Beşiktaş, UEFA Avrupa Ligi’nin birinci haftasında konuk olduğu Hollanda temsilcisi Ajax’a 4-0 yenildi. Uğraş sonrası Milliyet Gazetesi müellifi Attila Gökçe müsabakayı kıymetlendirdi.
Bir mahcubiyet gecesi / Attila Gökçe
UEFA Avrupa Ligi için “Tam da boyumuza göre….” diyerek erken bir teşhis koymuştuk. Daha maçlar oynanmadan “Kim bilir, tahminen de iki tarafı da İstanbul çıkışlı bir Türk finali oynanır, biz de memleketçe alkışlarız” diye sıcak hayaller görüyorduk. Bu düşleri Galatasaray ve Fenerbahçe de besleyince, ister istemez Beşiktaş’tan da bir hoşluk bekledik Ajax karşısında…
‘HAYAL KIRMANIN HUDUDU OLMALI’
Güzellik mi? Yok o denli bir şey… Hayal kırmanın da bir sonu olmalı…
Hadi hoşluk bulamadık, en azından bir beraberlik, ya da ne bileyim, tek farklı bir hezimet filan… Gerçi eleme karşılaşması olmadığı için farkın, ya da az farkın o kadar kıymeti yoktu lakin, olsun… Yenilelim, fakat ayıp olmasın.

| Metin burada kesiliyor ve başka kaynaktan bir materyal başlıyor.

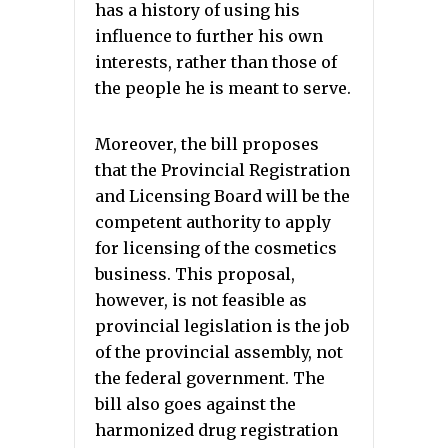
has a history of using his
influence to further his own
interests, rather than those of
the people he is meant to serve.
Moreover, the bill proposes
that the Provincial Registration
and Licensing Board will be the
competent authority to apply
for licensing of the cosmetics
business. This proposal,
however, is not feasible as
provincial legislation is the job
of the provincial assembly, not
the federal government. The
bill also goes against the
harmonized drug registration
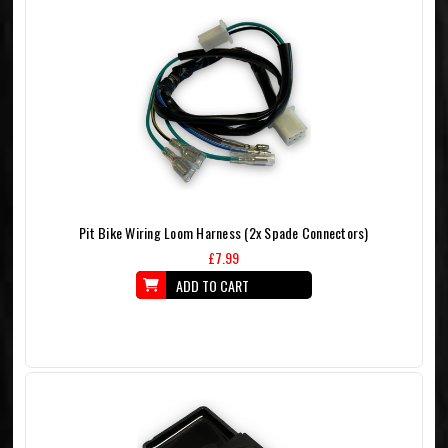
Pit Bike Wiring Loom Harness (2x Spade Connectors)
£7.99
ADD TO CART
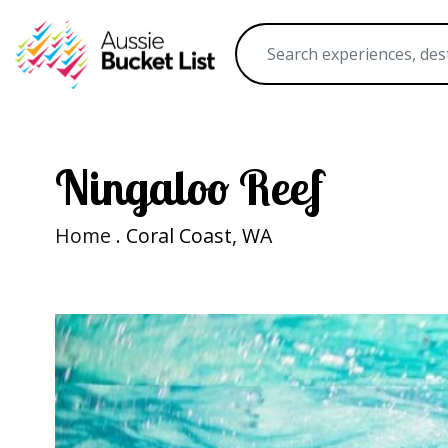
Ningaloo Reef
Home
. Coral Coast, WA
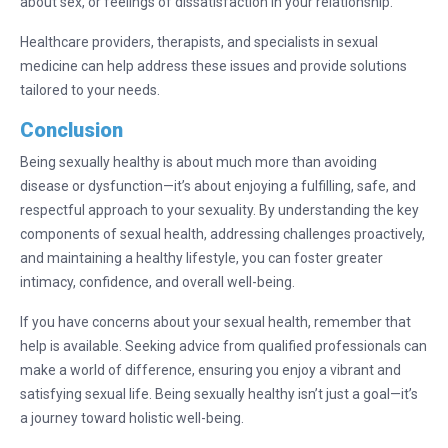
about sex, or feelings of dissatisfaction in your relationship.
Healthcare providers, therapists, and specialists in sexual
medicine can help address these issues and provide solutions
tailored to your needs.
Conclusion
Being sexually healthy is about much more than avoiding
disease or dysfunction—it’s about enjoying a fulfilling, safe, and
respectful approach to your sexuality. By understanding the key
components of sexual health, addressing challenges proactively,
and maintaining a healthy lifestyle, you can foster greater
intimacy, confidence, and overall well-being.
If you have concerns about your sexual health, remember that
help is available. Seeking advice from qualified professionals can
make a world of difference, ensuring you enjoy a vibrant and
satisfying sexual life. Being sexually healthy isn’t just a goal—it’s
a journey toward holistic well-being.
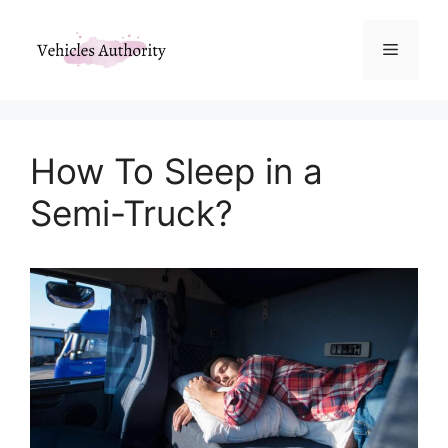
Skip
to
Menu
content
How To Sleep in a
Semi-Truck?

Johann Cruyff Arena’da dün oynanan maç hem berbat, hem ayıplı, hem de sportif açıdan utanç vericiydi.
Ajax önünde kimi dostların uçarak “favori” tabelası yapıştırdığı Beşiktaş, skor tabelasında battıkça battı. Ajax attıkça atarken, bizimkilere düşen batmaktı elbette.
şen batmaktı şüphesiz. Bu maçın golcüleri (Fitz Jim, Godts (2) ve Taylor) çabuklukları, vuruşları ve oyunu cümbüşe çeviren halleri ile anılacaktır şüphesiz.

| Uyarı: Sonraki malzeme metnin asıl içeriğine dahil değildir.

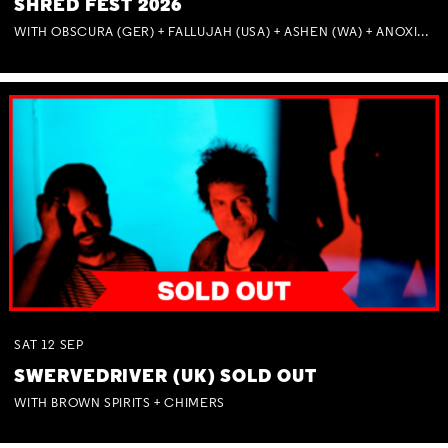
SHRED FEST 2026
WITH OBSCURA (GER) + FALLUJAH (USA) + ASHEN (WA) + ANOXIA (NSW) + MUNITIONS
SAT
12
SEP
SWERVEDRIVER (UK) SOLD OUT
WITH BROWN SPIRITS + CHIMERS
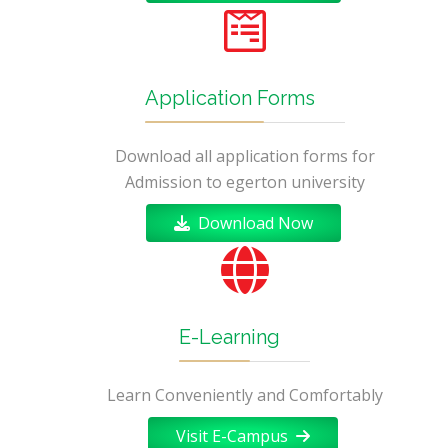
Application Forms
Download all application forms for
Admission to egerton university
Download Now
E-Learning
Learn Conveniently and Comfortably
Visit E-Campus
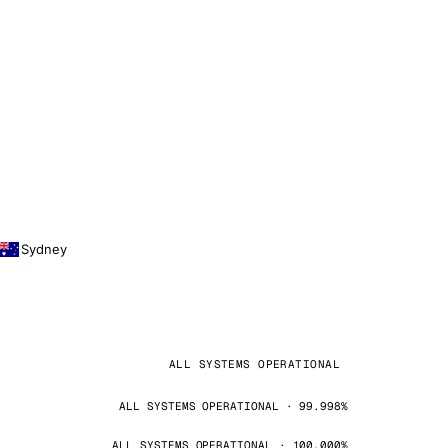
Sydney
ALL SYSTEMS OPERATIONAL
ALL SYSTEMS OPERATIONAL · 99.998%
ALL SYSTEMS OPERATIONAL · 100.000%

Beşiktaş yanına bakacak olursak, herkese ziyadesiyle mahcubiyet hissesi ayırabiliriz. Fakat en çok da Bronckhorts’a… Beşiktaş’ın Hollandalı hocası, ne bileyim önde basmak üzere bir taktik deha ile Ajax’a karşı Immobile’yi dinlendirirken Hekimoğlu Mustafa’yı görevlendiriyordu. Orta alanda da ekstradan bu maç için seçilen Onana’ya forma takdim edilmişti. Rashica ve Rafa Silva uygun de Mustafa’nın ne yapmaya memur edildiği pek anlaşılamadı. Genç çocuğumuzda bir hal var… Önüne gelen topa vuramamak, donup kalmak hali… Ya da kaçırdığı gollerden sonra kendine karşı yazdığı acımasız ceza faturalarını söylenerek doldurma hali üzere. Genç çocuklar için hepsini doğal karşılayıp sabırla bekleyebiliriz. Pekala kıdemli profesyonellere ne diyeceğiz? Gedson’a, Rafa Siva’ya, Paulista’ya karşı mesela.

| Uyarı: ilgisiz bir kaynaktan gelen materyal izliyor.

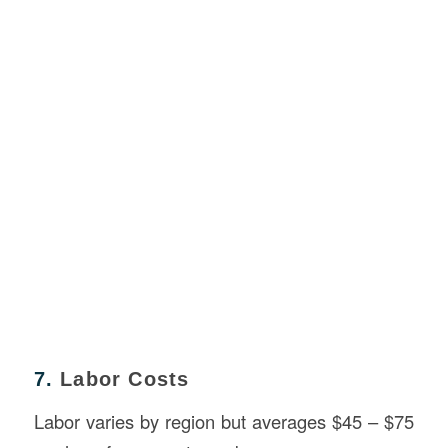
7.
Labor Costs
Labor varies by region but averages $45 – $75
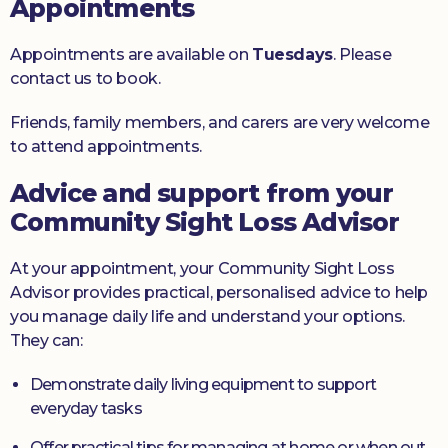
Appointments
Appointments are available on
Tuesdays
. Please
contact us to book.
Friends, family members, and carers are very welcome
to attend appointments.
Advice and support from your
Community Sight Loss Advisor
At your appointment, your Community Sight Loss
Advisor provides practical, personalised advice to help
you manage daily life and understand your options.
They can:
Demonstrate daily living equipment to support
everyday tasks
Offer practical tips for managing at home or when out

‘HERHALDE BİR AÇIKLAMASI VARDIR’
Bu mahcubiyet galasının hesabını vermesi gereken kişi, dürüstlüğü ile tanıdığınız Giovanni Van Bronckhorst’tur.. Herhalde durumu anlamamıza yardımcı olacak bir açıklaması vardır.
Bu maçta önde baskı yapayım derken, geçiş oyununa yakalanıp peş peşe goller yiyen Beşiktaş dramasını izledik. Ancak bir de savunma trajedisi vardı. Dört savunmacının dördü de, rakip golcülerin gerisinde kaldılar. Gece boyunca abuk sabuk top kayıplarıyla oyun kurmaktan, oynamaktan aciz kaldılar.
Beşiktaşlı dostlara “Size hayal görmeyi yasaklıyorum” desem.. Ayıp etmiş olur muyum? Acaba!